Thomas Hill Sr., a transplant from Kentucky, came to the area in 1817; he brought several family members with him. In 1822, the family founded the Coffee Creek Baptist Church. This church was west of the future community of Paris Crossing, near where the Baptist cemeteries in Hilltown are today. Later, the Baptist Church was moved into Paris Crossing. Members of the Hill family were born in and around Paris and Hilltown. In 1822, a log-hewn building was constructed in Hilltown; this building served as both a church and school.

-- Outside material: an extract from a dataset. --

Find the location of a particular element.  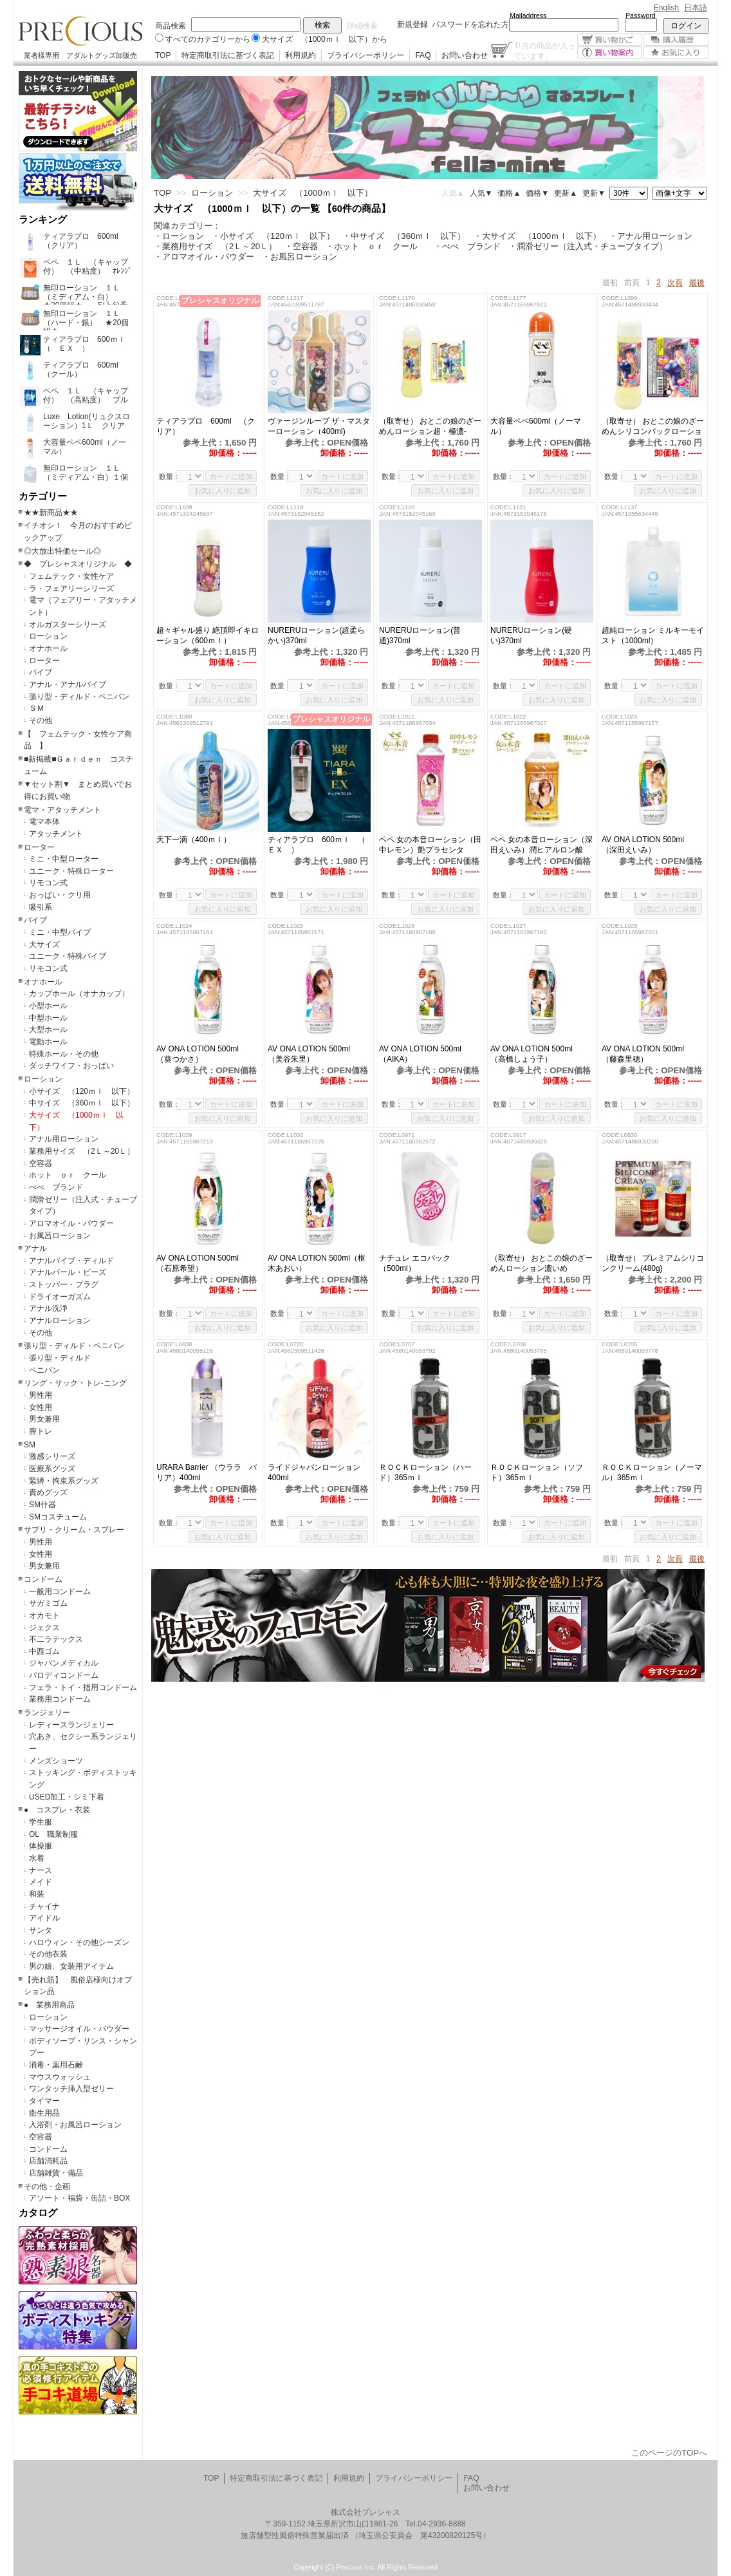 アナル用ローション is located at coordinates (63, 1138). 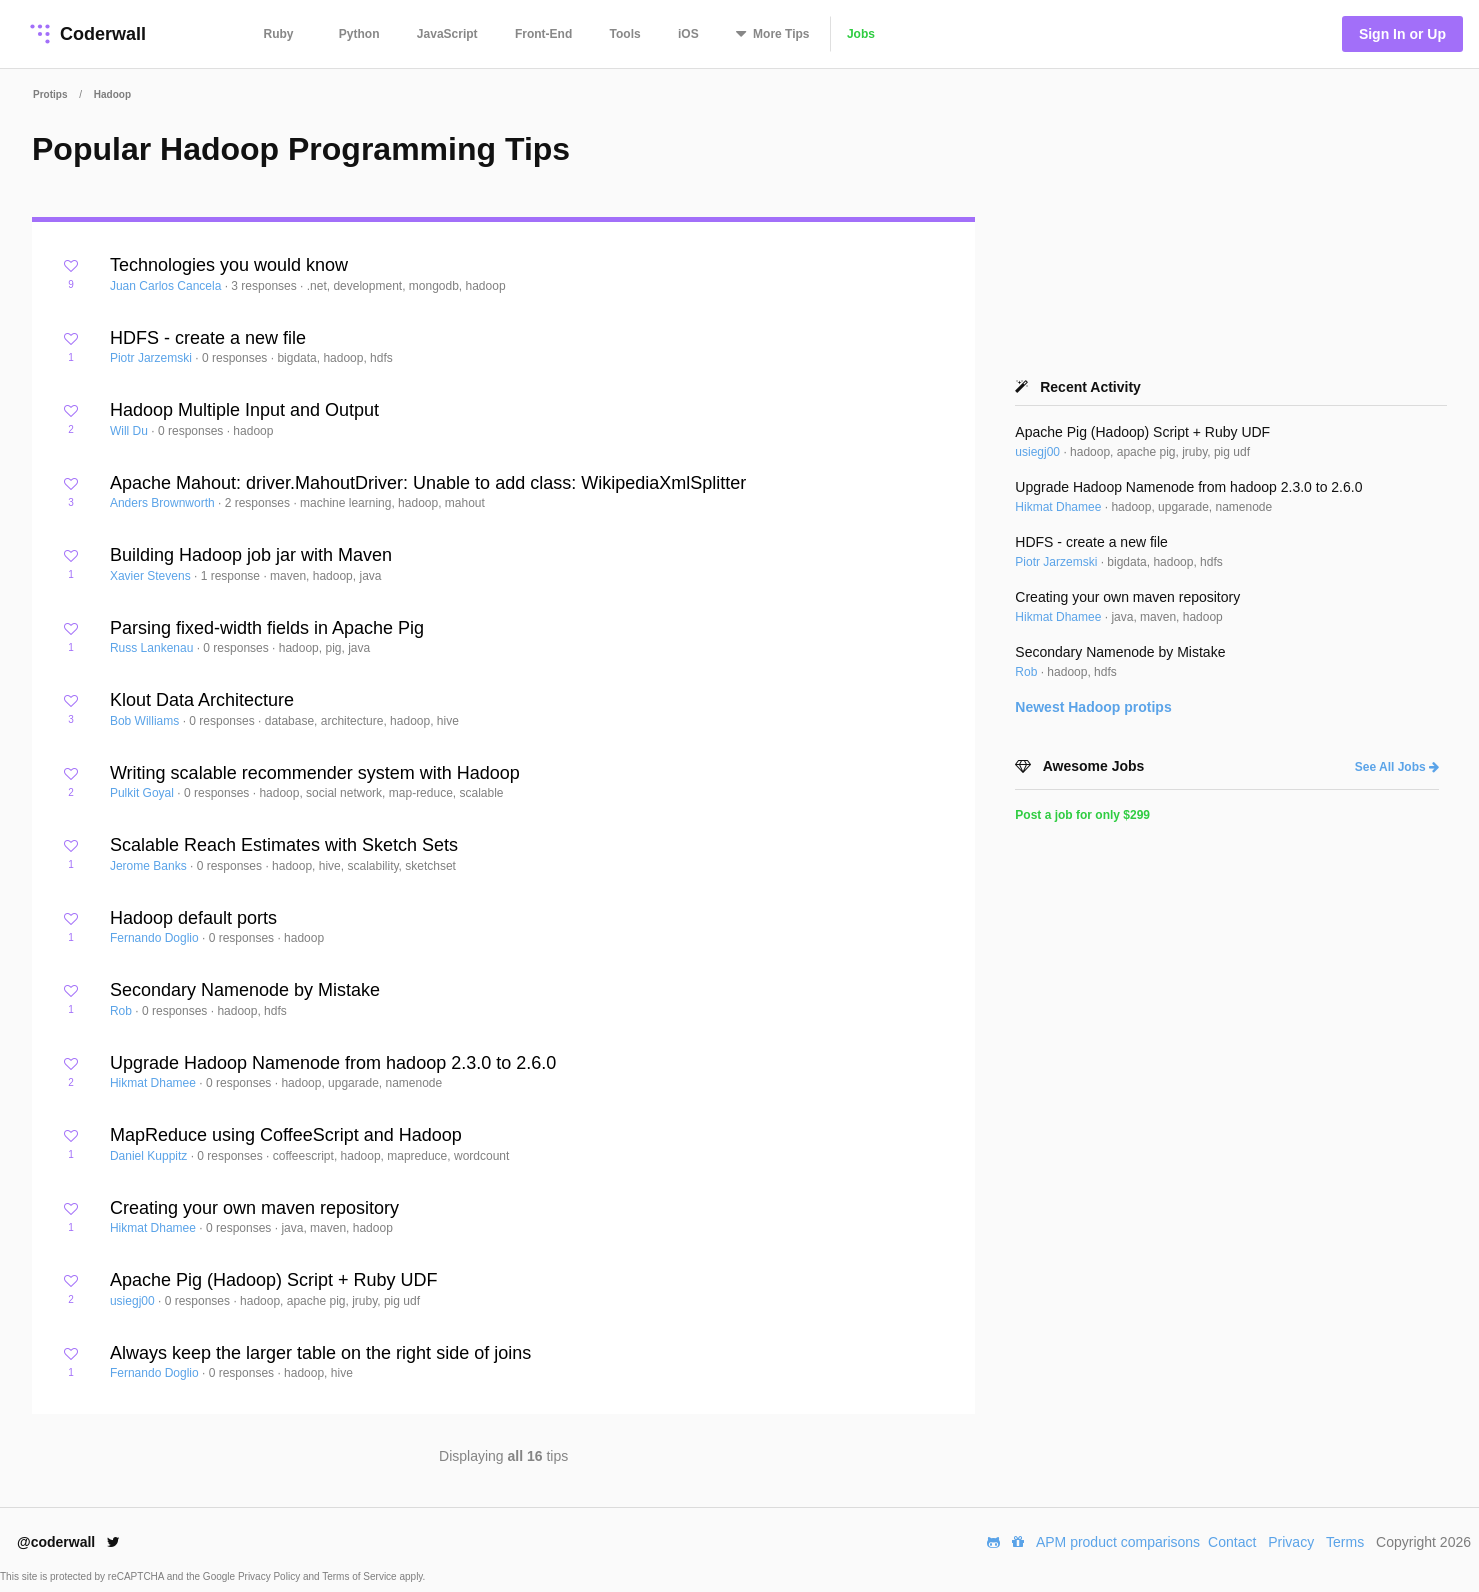  Describe the element at coordinates (447, 34) in the screenshot. I see `JavaScript` at that location.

Among the schoolteachers were Benjamin Gaddy, James Graham, John Compton, Jonathan Carpenter, Horace Bacon, Dan Roberts, Robert Cashaw, and J.W. Hill.

In 1858, a frame school was built in Hilltown. This was known as the Coffee Creek School, located in Hilltown. In 1851, a high school was built across the road. The school was moved to Paris Crossing. In 1879, the road between Paris Crossing and Hilltown was graded.

The community of Hilltown appears in the 1884 Atlas of Jennings County, Indiana; it was in sections 29, 30, 31, and 32 of Montgomery Township, adjacent to Paris Crossing and near Commiskey. Among the buildings were a sorghum mill, two churches, and a cemetery.

A 1914 article gives some of the history of the community: "West of this prehistoric town [Paris] was Hilltown, which was in two divisions, as it were, one part west and [the] other part on [the] east side of Coffee Creek. Both divisions had stores, shops and other enterprises, and all were prosperous. Today Evolution, by his hand of changing conditions, has completely removed the business houses and shops from the once noted Hilltown, and with the town went the Old Baptist Church." Hilltown was slowly vacated over what one author stated was "three quarters of a century"

The Coffee Creek Cemetery is located in Hilltown.